不思議な読後感がある。ナチスの収容所における非人間的な扱い、残酷さは、読んでいて辛い。だが、悲劇を描きながらも、透き通ったような文章には、明るさや、さわやかささえ感じさせてくれる。
「わたしたちは、おそらくこれまでどの時代の人間も知らなかった『人間』を知った。では、この人間とはなにものか。人間とは、人間とはなにかをつねに決定する存在だ。人間とは、ガス室を発明した存在だ。しかし、同時に、ガス室に入っても毅然として祈りのことばを口にする存在でもあるのだ」
この本は、ナチスの残酷さを告発する目的ではなくて、被収容者の心理分析に主眼を置いて書かれた。

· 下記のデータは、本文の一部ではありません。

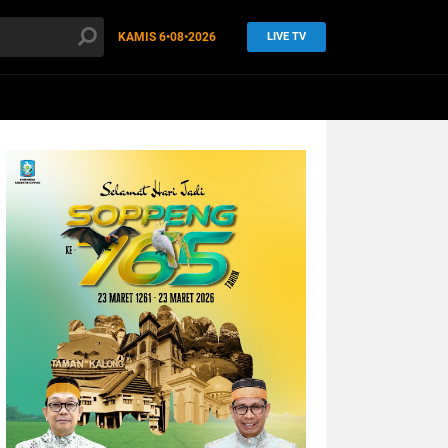
KAMIS
6•08•2026
LIVE TV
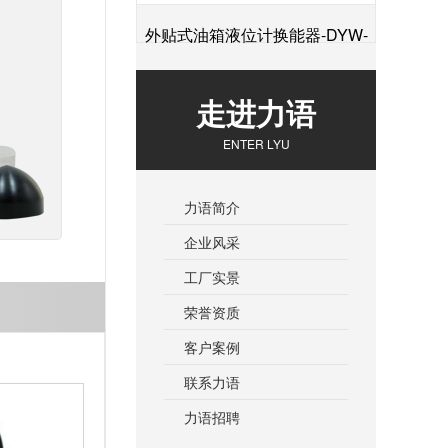
外贴式油箱液位计换能器-DYW-
+
2M-01F
走进力语
ENTER LYU
力语简介
企业风采
工厂实景
荣誉资质
客户案例
联系力语
力语招聘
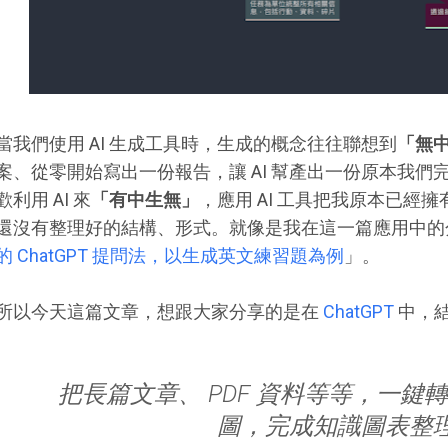
當我們使用 AI 生成工具時，生成的概念往往聯想到
「無
案、從零開始寫出一份報告，讓 AI 幫產出一份原本我
歡利用 AI 來
「有中生無」
，應用 AI 工具把我原本已經
還沒有整理好的結構、形式。就像是我在這一篇應用中的
的 ChatGPT 提問法，以生成英文練習題為例
」。
所以今天這篇文章，想跟大家分享的是在
ChatGPT
中，
把長篇文章、 PDF 資料等等，一鍵
圖，完成知識圖表整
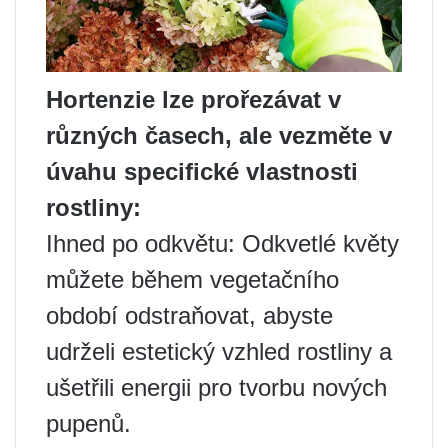
Hortenzie lze prořezávat v
různých časech, ale vezměte v
úvahu specifické vlastnosti
rostliny:
Ihned po odkvětu: Odkvetlé květy
můžete během vegetačního
období odstraňovat, abyste
udrželi estetický vzhled rostliny a
ušetřili energii pro tvorbu nových
pupenů.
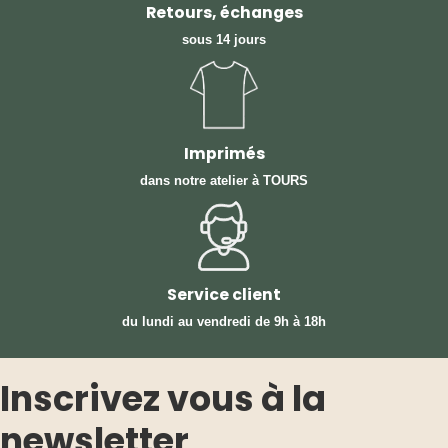
Retours, échanges
sous 14 jours
Imprimés
dans notre atelier à TOURS
Service client
du lundi au vendredi
de 9h à 18h
Inscrivez vous à la
newsletter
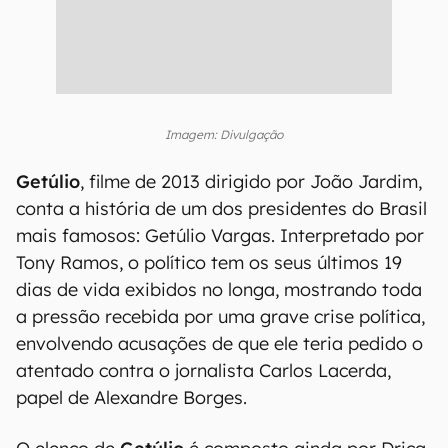
Imagem: Divulgação
Getúlio
, filme de 2013 dirigido por João Jardim,
conta a história de um dos presidentes do Brasil
mais famosos: Getúlio Vargas. Interpretado por
Tony Ramos, o político tem os seus últimos 19
dias de vida exibidos no longa, mostrando toda
a pressão recebida por uma grave crise política,
envolvendo acusações de que ele teria pedido o
atentado contra o jornalista Carlos Lacerda,
papel de Alexandre Borges.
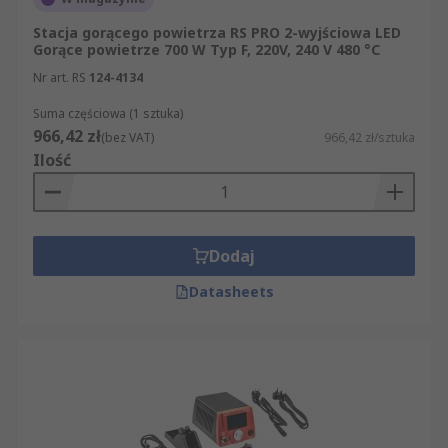
Zastosowania stacji lutowniczych
Stacja gorącego powietrza RS PRO 2-wyjściowa LED
Gorące powietrze 700 W Typ F, 220V, 240 V 480 °C
Nr art. RS
124-4134
Stacje lutownicze są stosowane tam, gdzie
potrzebna jest większa kontrola nad
Suma częściowa (1 sztuka)
temperaturą, powtarzalnością pracy i jakością
966,42 zł
(bez VAT)
966,42 zł/sztuka
połączenia niż w przypadku prostych narzędzi
Ilość
ręcznych. Sprawdzają się w elektronice, serwisie,
montażu, naprawach i pracach laboratoryjnych.
Najczęstsze zastosowania obejmują:
Dodaj
lutowanie przewodów, złączy, pól
Datasheets
lutowniczych i elementów na płytkach PCB,
montaż i naprawę układów elektronicznych,
prace serwisowe przy urządzeniach
elektrycznych i elektronicznych,
rozlutowywanie elementów oraz usuwanie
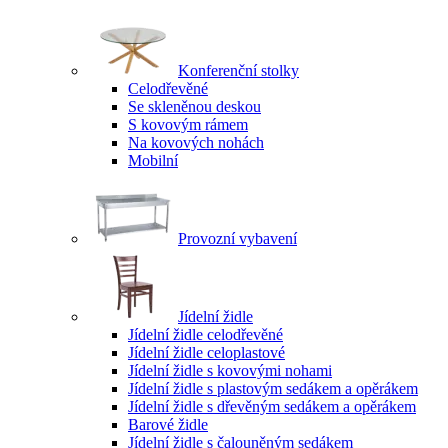
Konferenční stolky
Celodřevěné
Se skleněnou deskou
S kovovým rámem
Na kovových nohách
Mobilní
Provozní vybavení
Jídelní židle
Jídelní židle celodřevěné
Jídelní židle celoplastové
Jídelní židle s kovovými nohami
Jídelní židle s plastovým sedákem a opěrákem
Jídelní židle s dřevěným sedákem a opěrákem
Barové židle
Jídelní židle s čalouněným sedákem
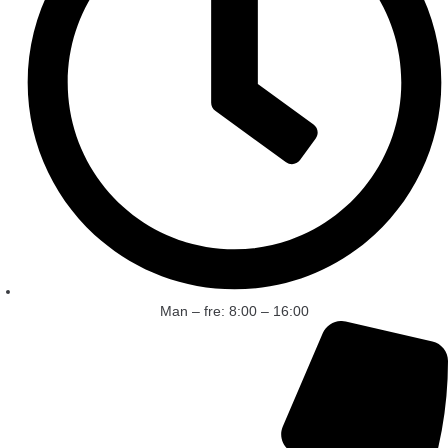
Man – fre: 8:00 – 16:00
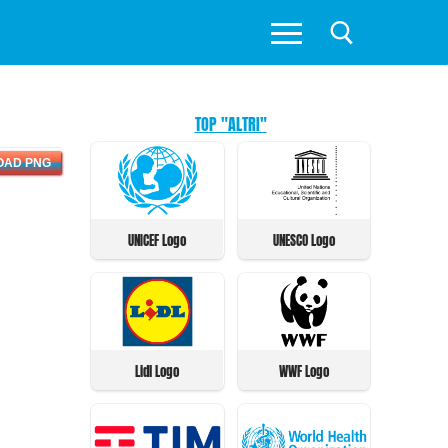
TOP "ALTRI"
OAD PNG
UNICEF Logo
UNESCO Logo
Lidl Logo
WWF Logo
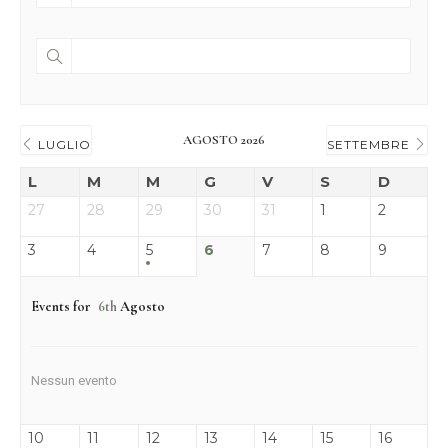
AGOSTO 2026
LUGLIO
SETTEMBRE
L
M
M
G
V
S
D
27
28
29
30
31
1
2
3
4
5
6
7
8
9
Events for
6th
Agosto
Nessun evento
10
11
12
13
14
15
16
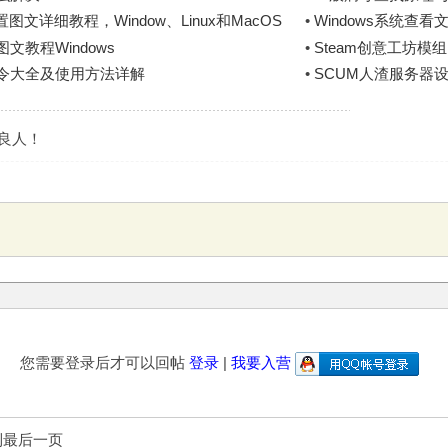
文详细教程，Window、Linux和MacOS
•
Windows系统查
文教程Windows
•
Steam创意工坊模
指令大全及使用方法详解
•
SCUM人渣服务器
是良人！
您需要登录后才可以回帖
登录
|
我要入营
到最后一页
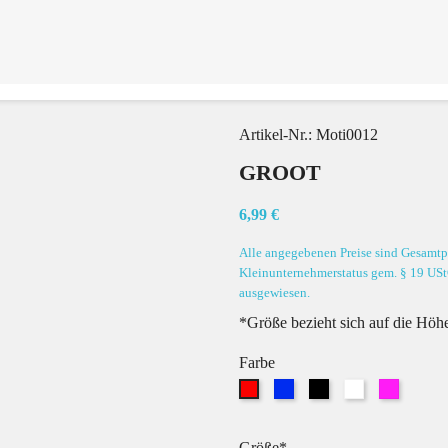
Artikel-Nr.:
Moti0012
GROOT
6,99 €
Alle angegebenen Preise sind Gesamtpr
Kleinunternehmerstatus gem. § 19 USt
ausgewiesen.
*Größe bezieht sich auf die Höhe
Farbe
Blau
Schwarz
Weiß
Pink
Rot
Größe*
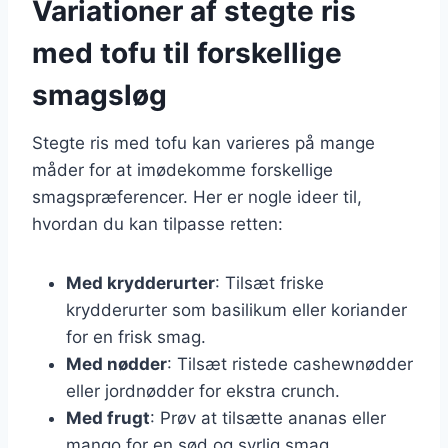
Variationer af stegte ris
med tofu til forskellige
smagsløg
Stegte ris med tofu kan varieres på mange
måder for at imødekomme forskellige
smagspræferencer. Her er nogle ideer til,
hvordan du kan tilpasse retten:
Med krydderurter
: Tilsæt friske
krydderurter som basilikum eller koriander
for en frisk smag.
Med nødder
: Tilsæt ristede cashewnødder
eller jordnødder for ekstra crunch.
Med frugt
: Prøv at tilsætte ananas eller
mango for en sød og syrlig smag.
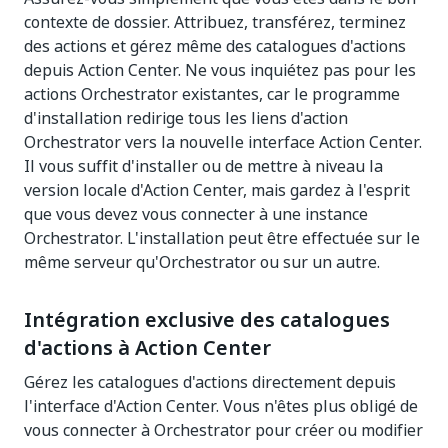
contexte de dossier. Attribuez, transférez, terminez
des actions et gérez même des catalogues d'actions
depuis Action Center. Ne vous inquiétez pas pour les
actions Orchestrator existantes, car le programme
d'installation redirige tous les liens d'action
Orchestrator vers la nouvelle interface Action Center.
Il vous suffit d'installer ou de mettre à niveau la
version locale d'Action Center, mais gardez à l'esprit
que vous devez vous connecter à une instance
Orchestrator. L'installation peut être effectuée sur le
même serveur qu'Orchestrator ou sur un autre.
Intégration exclusive des catalogues
d'actions à Action Center
Gérez les catalogues d'actions directement depuis
l'interface d'Action Center. Vous n'êtes plus obligé de
vous connecter à Orchestrator pour créer ou modifier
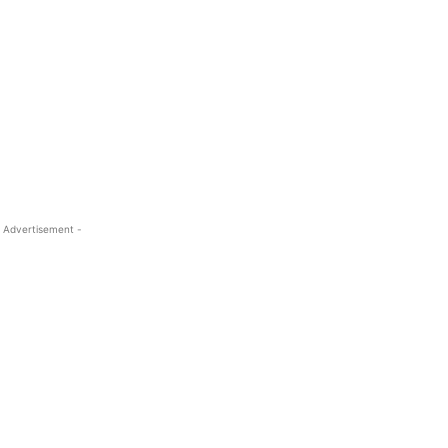
 Advertisement -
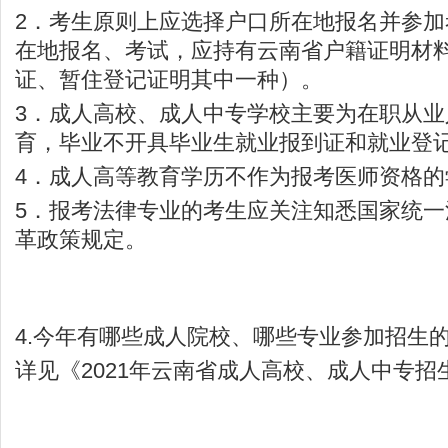
2．考生原则上应选择户口所在地报名并参
在地报名、考试，应持有云南省户籍证明材
证、暂住登记证明其中一种）。
3．成人高校、成人中专学校主要为在职从
育，毕业不开具毕业生就业报到证和就业登
4．成人高等教育学历不作为报考医师资格的
5．报考法律专业的考生应关注知悉国家统
革政策规定。
4.今年有哪些成人院校、哪些专业参加招生
详见《2021年云南省成人高校、成人中专招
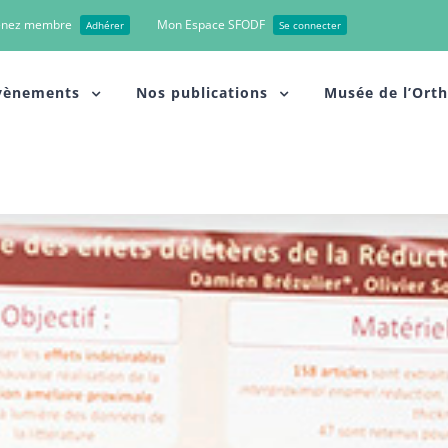
enez membre
Mon Espace SFODF
Adhérer
Se connecter
vènements
Nos publications
Musée de l’Ort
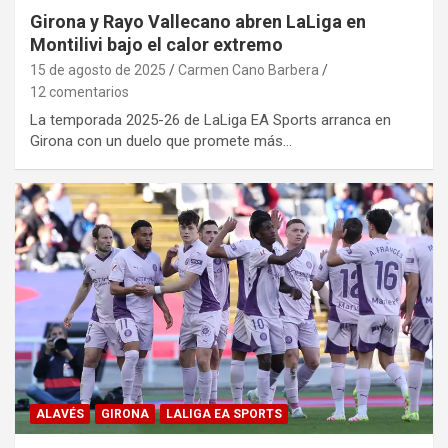
Girona y Rayo Vallecano abren LaLiga en
Montilivi bajo el calor extremo
15 de agosto de 2025
Carmen Cano Barbera
12 comentarios
La temporada 2025-26 de LaLiga EA Sports arranca en
Girona con un duelo que promete más…
ALAVÉS
GIRONA
LALIGA EA SPORTS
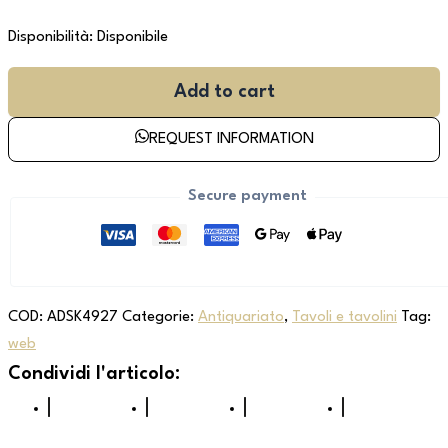
Disponibilità:
Disponibile
Add to cart
REQUEST INFORMATION
Secure payment
COD:
ADSK4927
Categorie:
Antiquariato
,
Tavoli e tavolini
Tag:
web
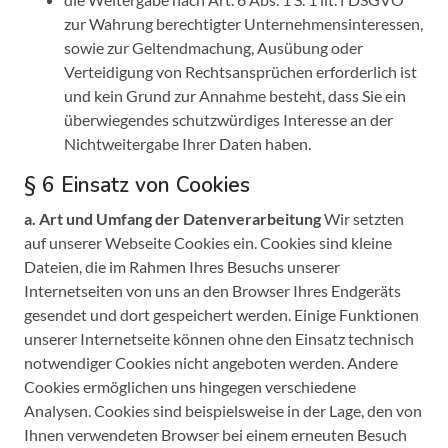
zur Wahrung berechtigter Unternehmensinteressen,
sowie zur Geltendmachung, Ausübung oder
Verteidigung von Rechtsansprüchen erforderlich ist
und kein Grund zur Annahme besteht, dass Sie ein
überwiegendes schutzwürdiges Interesse an der
Nichtweitergabe Ihrer Daten haben.
§ 6 Einsatz von Cookies
a. Art und Umfang der Datenverarbeitung
Wir setzten
auf unserer Webseite Cookies ein. Cookies sind kleine
Dateien, die im Rahmen Ihres Besuchs unserer
Internetseiten von uns an den Browser Ihres Endgeräts
gesendet und dort gespeichert werden. Einige Funktionen
unserer Internetseite können ohne den Einsatz technisch
notwendiger Cookies nicht angeboten werden. Andere
Cookies ermöglichen uns hingegen verschiedene
Analysen. Cookies sind beispielsweise in der Lage, den von
Ihnen verwendeten Browser bei einem erneuten Besuch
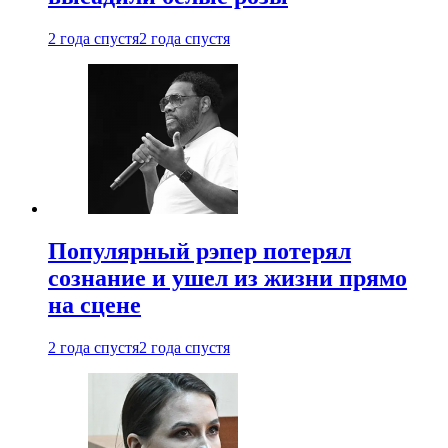
2 года спустя
2 года спустя
Популярный рэпер потерял
сознание и ушел из жизни прямо
на сцене
2 года спустя
2 года спустя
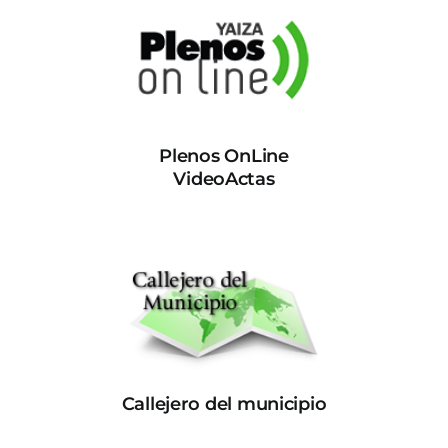
Plenos OnLine
VideoActas
Callejero del municipio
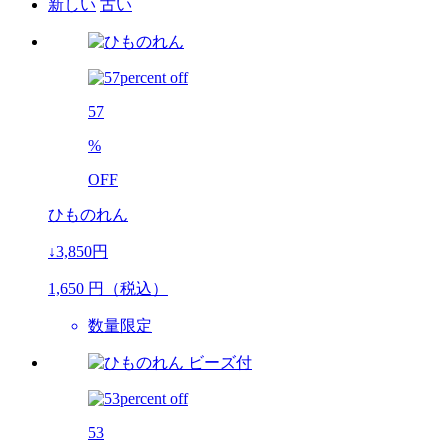
新しい
古い
57
%
OFF
ひものれん
↓3,850円
1,650
円（税込）
数量限定
53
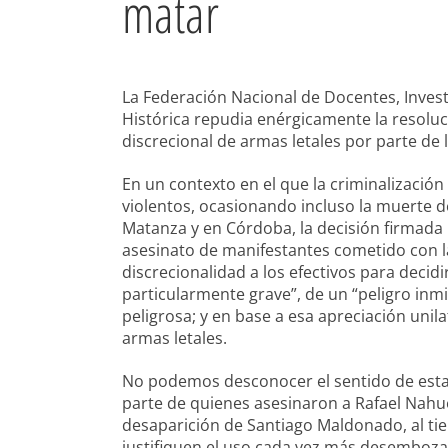
matar
La Federación Nacional de Docentes, Inve
Histórica repudia enérgicamente la resoluc
discrecional de armas letales por parte de 
En un contexto en el que la criminalización
violentos, ocasionando incluso la muerte 
Matanza y en Córdoba, la decisión firmada 
asesinato de manifestantes cometido con la
discrecionalidad a los efectivos para decidi
particularmente grave”, de un “peligro in
peligrosa; y en base a esa apreciación unil
armas letales.
No podemos desconocer el sentido de esta 
parte de quienes asesinaron a Rafael Nahuel
desaparición de Santiago Maldonado, al ti
justifiquen el uso cada vez más desemboza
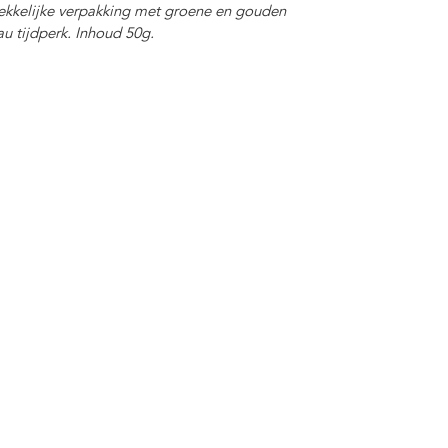
trekkelijke verpakking met groene en gouden
au tijdperk. Inhoud 50g.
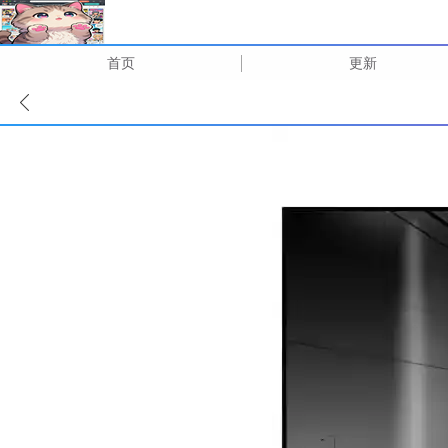
首页
更新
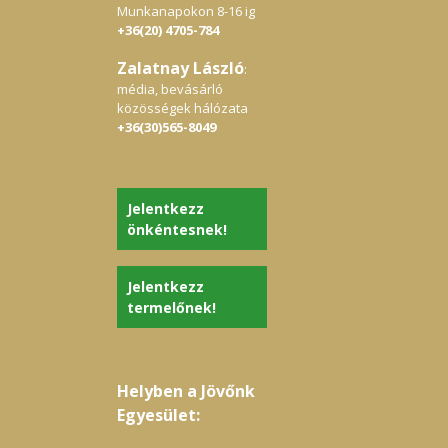
HAT
Munkanapokon 8-16 ig
bé
+36(20) 4705-784
erő
psz
Tám
Zalatnay László
:
ide
média, bevásárló
An
közösségek hálózata
Imm
+36(30)565-8049
tám
fel
java
jogh
1-2 
Jelentkezz
inf
je
önkéntesnek!
őrl
has
orv
Jelentkezz
kie
leír
termelőnek!
túl
go
jav
bár
ter
Helyben a Jövőnk
kie
Egyesület:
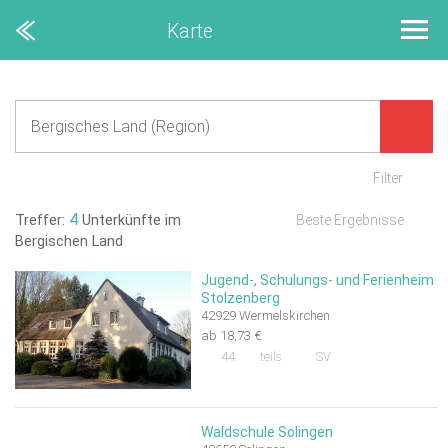
Karte
Filter
4
Treffer:
Unterkünfte im
Beste Ergebnisse
Bergischen Land
Jugend-, Schulungs- und Ferienheim
Stolzenberg
42929 Wermelskirchen
ab 18,73 €
44
teils
SV
Waldschule Solingen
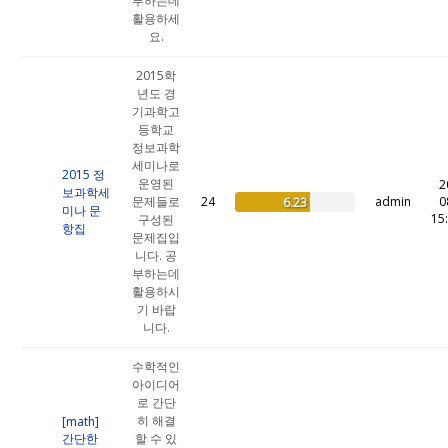
부하는데
활용하세
요.
2015학
년도 경
기과학고
등학교
정보과학
세미나로
2015 정
운영된
2
보과학세
문제들로
24
admin
0
6.23
미나 문
15
구성된
항집
문제집입
니다. 공
부하는데
활용하시
기 바랍
니다.
수학적인
아이디어
로 간단
히 해결
[math]
간단한
할 수 있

「この若い女性は、自分が数日のうちに死ぬことを悟っていた。なのに、じつに晴れやかだった。『運命に感謝しています。だって、わたしをこんなにひどい目にあわせてくれたんですもの』彼女はこのとおりにわたしに言った」
収容所では、時には即席の演芸会のようなものが開かれたという。歌を歌い、詩を吟じ、ギャグを言い、いっとき何かを忘れる。演芸会に行くことの引き替えにスープにありつけなくなる人もいた。人間は空腹をいやすパンよりも、心を満たす音楽や知識を必要とすることもある。作者は、人間はどんな境遇におかれても、意味のある人生を作り出すことができると肯定する。どこか救いを感じるのは、そのためだろう。
そして、作者の希望を支え続けたのが妻への愛だった。
「妻が答えるのが聞こえ、微笑むのが見えた。まなざしでうながし、励ますのが見えた。妻がここにいようがいまいが、その微笑は、たった今昇ってきた太陽よりも明るくわたしを照らした」
「思いつくかぎりでもっとも悲惨な状況、できるのはただこの耐えがたい苦痛に耐えることしかない状況にあっても、人は内に秘めた愛する人のまなざしや愛する人の面影を精神力で呼び出すことにより、満たされることができるのだ」
人間は地獄のような収容所にいても、かくも愛を信じることができるのか。かくも、人生を肯定的にとらえることができるのか。人間とは何か、と考えてしまう。心がすさんでいる若者に、この本を贈りたい。